OS Programming - The First Steps

08 Aug 2025

There are many tutorials out there to help you get started with your own hobby operating system (OS). This series of blog posts will focus on one resource that I used and discuss improvements from other sources.

The original source was available at cs.bham.ac.uk. It is no longer accessible, but the Internet Archive has made snapshots of it. The repository from Carlos Fenollosa (cfenollosa) builds on this work. These tutorials aren't finished, but by the end, you'll have your own OS-like boot image that you can extend with C.

This presents a problem, that is addressed in this issue. Another tutorial based on the outcome of the previous lecture has been published here. Some of the techniques and features used in this project and the previous lecture appear to be incorrect, outdated or simply poor practice. In an earlier issue thread inside cfenollosas project, another Git repository is mentioned that heavily comments on and improves the existing codebase. I intend to implement these improvements, understand their meaning, and write about them.

A good file to start with is the bootloader (bootsect.asm).
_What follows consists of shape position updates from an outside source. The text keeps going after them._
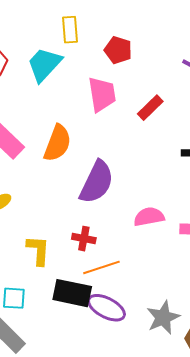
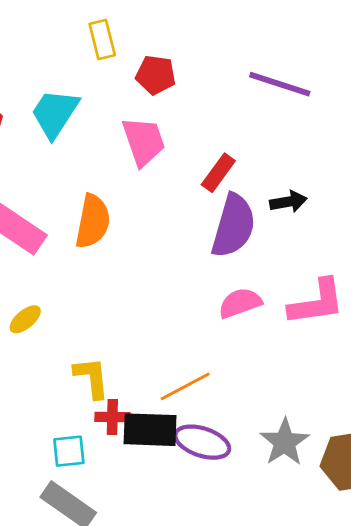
yellow rectangle: (70, 30) -> (102, 39), moved
red rectangle: (150, 108) -> (218, 173), moved
purple semicircle: (97, 182) -> (233, 226), moved
red cross: (84, 239) -> (112, 417), moved

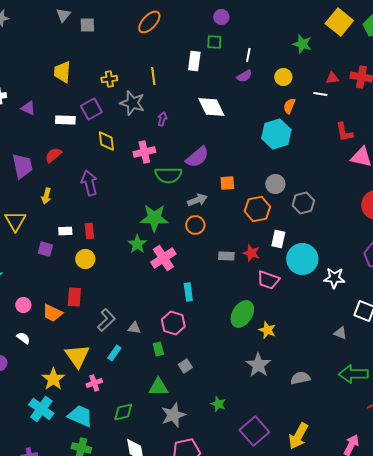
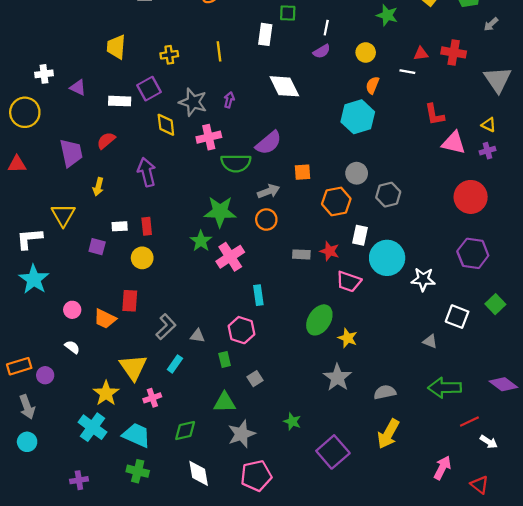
gray star: (132, 103) -> (193, 102), moved
yellow arrow: (298, 436) -> (388, 434), moved

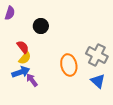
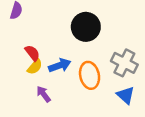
black circle: (41, 26) -> (86, 27), moved, size x1.5
blue arrow: (21, 72) -> (60, 65), moved

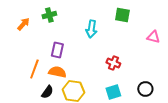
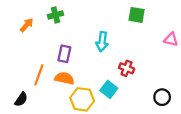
cyan arrow: (91, 29) -> (102, 42), moved
black semicircle: (47, 92) -> (21, 99), moved
cyan square: (113, 92) -> (109, 89), moved, turned -35

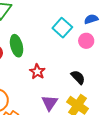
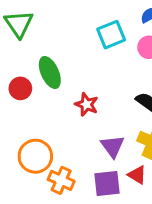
cyan square: (62, 28) -> (111, 35), turned 36

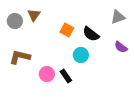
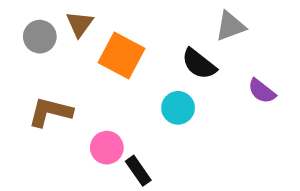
gray triangle: (118, 17) -> (230, 26), moved
orange square: (67, 30) -> (121, 55), moved, size x1.5
black rectangle: (66, 76) -> (138, 171), moved

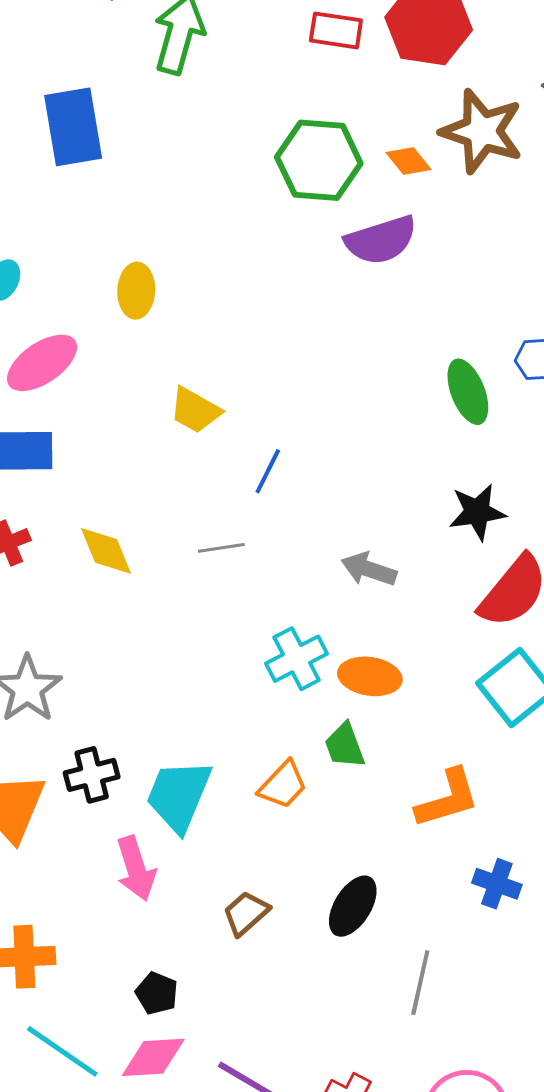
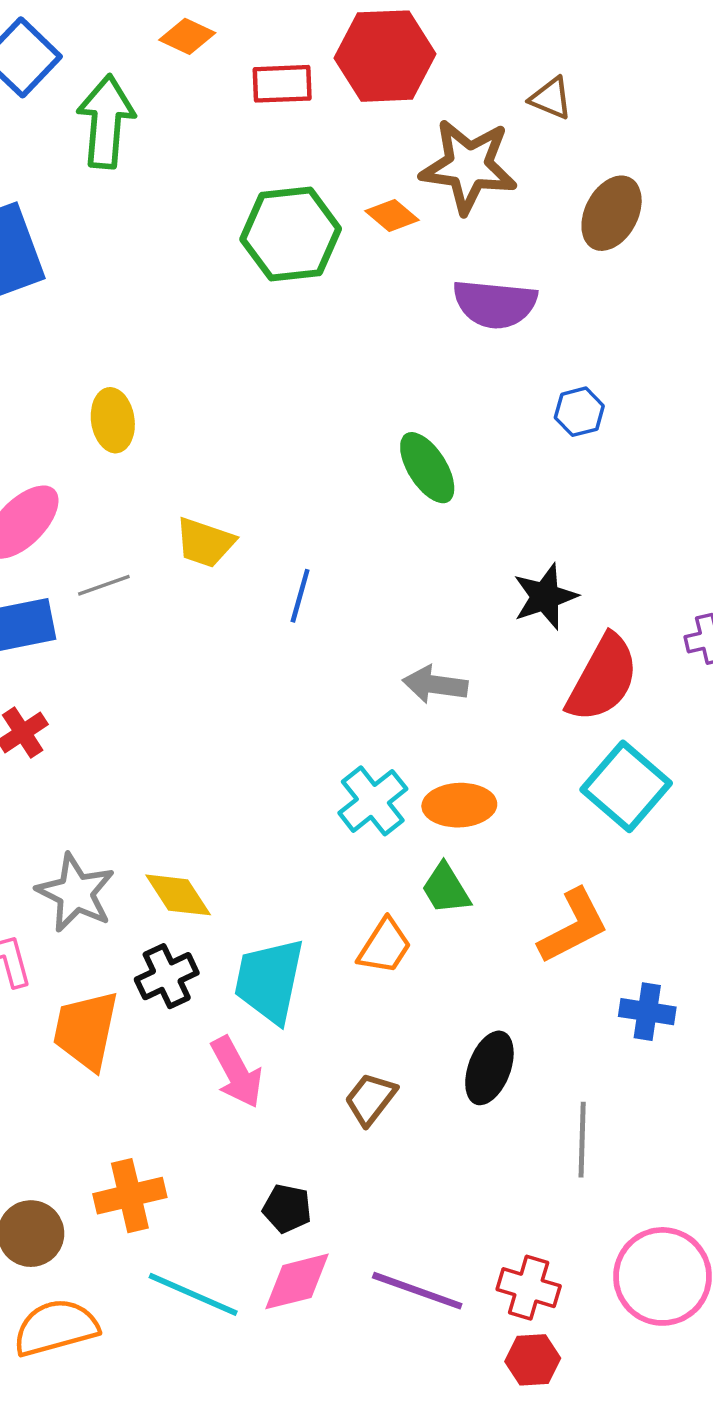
purple semicircle: (381, 240) -> (495, 304), moved, turned 34
green ellipse: (468, 392) -> (427, 468), moved
gray line: (221, 548) -> (104, 585), moved
yellow diamond: (106, 551) -> (178, 895), moved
The following comments are present here:

1.  ; SMH: you *need* a longjmp to reset cs, as the first thing - some BIOSes will land you at 07c0:0000 and not 0000:7c00
2.  ; SMH: also, missing stub bpb, -1 to csm compat score
3.  ; SMH: ds:[BOOT_DRIVE] accesses `ds` while it's value is unknown
4.  ; SMH: bp is literally never used. why the hell is it here then?
5.  ; OHNO: ss:sp might be invalid after this instruction because ss could be nonzero, and you must reset it.
6.  ; SMH: use si not di...
7.  ; SMH: if the ebfe (jmp $) is never executed, and switch_to_pm can't sanely return, why dont you just tailcall there?
8.  ; SMH: don't hardcode sector sizes, the incbin directive exists for a reason.
9.  ; EH: maybe print a message or something?
10. ; EH: it's not like there is other code running here, and we all know that the only way to save registers is pusha
11. ; SMH: come on you even have a string defined for returning from the kernel...
12. ; EH: this is where incbin goes

Several comments refer to the same code error, highlighting different aspects of it. Therefore, let's take a look at points 1, 3 and 5. The code segment (CS) is used in combination with the instruction pointer (IP) to show where next line of code is located in memory. After booting, the values are uncertain, as some BIOSes set CS:IP to 07c0:0000 instead of 0000:7c00. If you're interested in the reason why, read this). Although this resolves to the same physical address, it's important to set it correctly. Setting it correctly requires a longjump. Another quirk is that the registers need to be initialized. They could be any value, so it's better to set them to a fixed value. In summary, the following changes result:

[org 0x7c00]
[bits 16]

start:
jmp 0x0000:flushcs

flushcs:
xor ax, ax
mov ds, ax
mov es, ax
mov ss, ax
mov sp, 0x7c00

Next, I'll focus on point 2. Here, SMH writes that a stub bpb is missing and concludes that the imaginary CSM (Compatibility Support Module) compatibility score should be reduced by one. The author means that at least a BIOS Parameter Block (BPB) filled with dummy values must be present for older BIOSes or hardware with CSM enabled to boot successfully. Additionally, some BIOSes appear to overwrite memory (and potentially boot sector code) where the BPB is typically located (0x7c03). The long jump cannot be placed before the BPB because it would not fit into three bytes. The BPB is part of the FAT file system. To learn more about this, take a look here and here. Code examples are available here, here and here.

[org 0x7c00]
[bits 16]

start:
    jmp begin
    nop
    db "        "    ; oem id
    dw 512           ; sector size
    db 0             ; sectors per cluster
    dw 0             ; reserved sectors
    db 0             ; fat count
    dw 0             ; root dir entries
    dw 0             ; sector count
    db 0             ; media type
    dw 0             ; sectors per fat
    dw 18            ; sectors per track
    dw 2             ; heads count
    dd 0             ; hidden sectors
    dd 0             ; sector count big
    db 0             ; drive number
    db 0             ; reserved / flags
    db 0             ; signature
    dd 0             ; volume id
    db "           " ; volume label
    times 8 db 0     ; filesystem type

begin:
    jmp 0x0000:flushcs

flushcs:
    ; ...

Let's continue with point 4. Cases where the BP register is used can be deleted because they are not used. Point 6 was difficult to understand. Looking at this instruction line: mov BX, MSG_REAL_MODE. The idea is to not store the starting address of the string referenced by MSG_REAL_MODE in the BX register, which is normally used as a base pointer for memory access. Instead, the address should be stored in the SI (source index) register, which is used for string and memory array copying. This can be done with lea SI, [MSG_REAL_MODE]. Later, inside the print function, lodsb can be used to load a byte at DS:SI into AL and increment SI. You can read more about the registers here.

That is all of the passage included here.